In his book, The Elder and His Work, David Dickson (1821-1885) starts with a chapter called “The Importance of the Eldership.” There he briefly makes his case that the biblical office of elder “is absolutely necessary for a healthy and useful church” (p.26). He writes,
“We need no new machinery in the Christian church. It is all provided ready to our hand in the Presbyterian system. What we need is more motive-power to set it going and keep it going. We need the baptism of the Spirit to fill us elders with love and zeal, that we may labor in our office and that the work of our hands may be established.” (p.26)
How often do we in the church look for “new machinery” (i.e. new programs, gimmicks, etc.) to increase our influence and outreach, while neglecting or overlooking the gifts that Christ has given to His church in the offices which He has ordained (both elder and deacon)?

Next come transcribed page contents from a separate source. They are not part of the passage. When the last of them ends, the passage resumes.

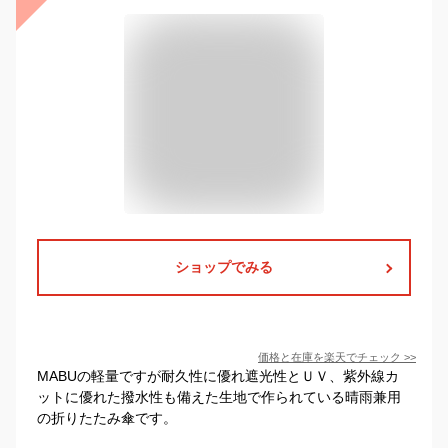
ショップでみる
価格と在庫を
楽天
でチェック
>>
MABUの軽量ですが耐久性に優れ遮光性とＵＶ、紫外線カ
ットに優れた撥水性も備えた生地で作られている晴雨兼用
の折りたたみ傘です。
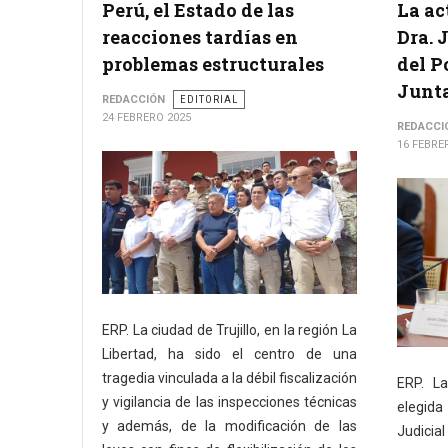
Perú, el Estado de las
La ac
reacciones tardías en
Dra. 
problemas estructurales
del P
Junta
REDACCIÓN
EDITORIAL
24 FEBRERO 2025
REDACCI
16 FEBRE
ERP. La ciudad de Trujillo, en la región La
Libertad, ha sido el centro de una
tragedia vinculada a la débil fiscalización
ERP. La
y vigilancia de las inspecciones técnicas
elegid
y además, de la modificación de las
Judicia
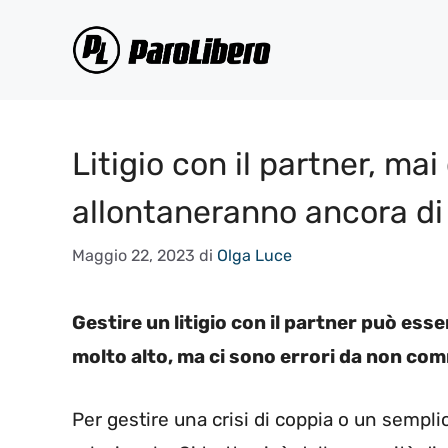
Vai
al
contenuto
Litigio con il partner, ma
allontaneranno ancora di
Maggio 22, 2023
di
Olga Luce
Gestire un litigio con il partner può es
molto alto, ma ci sono errori da non co
Per gestire una crisi di coppia o un sempli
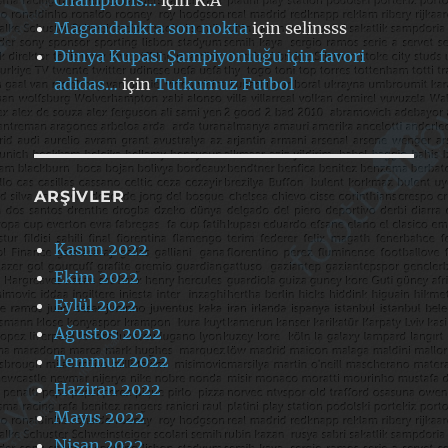
Magandalıkta son nokta
için
selinsss
Dünya Kupası Şampiyonluğu için favori
adidas…
için
Tutkumuz Futbol
ARŞIVLER
Kasım 2022
Ekim 2022
Eylül 2022
Ağustos 2022
Temmuz 2022
Haziran 2022
Mayıs 2022
Nisan 2022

It is not without reason that one of the primary things that the Apostle Paul tasked Titus with doing in the churches in Crete was to appoint elders. In Titus 1:3 he writes,
“This is why I left you in Crete, so that you might put what remained into order, and appoint elders in every town as I directed you” (ESV).
Titus was to put things in order in the churches in Crete. And what was the first thing that came to Paul’s mind when he thought of a church being in good order? Elders. More precisely, a plurality of elders (i.e. more than one elder). It is not too much to say that in Paul’s mind, guided as he was by the Spirit of Christ, a church without elders was not properly in order, biblically-speaking.
Do we think that highly of the office of elder? Do we think of elders as being utterly essential to the life, health, and usefulness of the church? If not, it is a sure indicator that we need to recover the biblical view of the nature, qualifications, and work of the office of elder. If we were to do that, the church would almost certainly be in a much healthier condition, and would be far more useful to the Lord.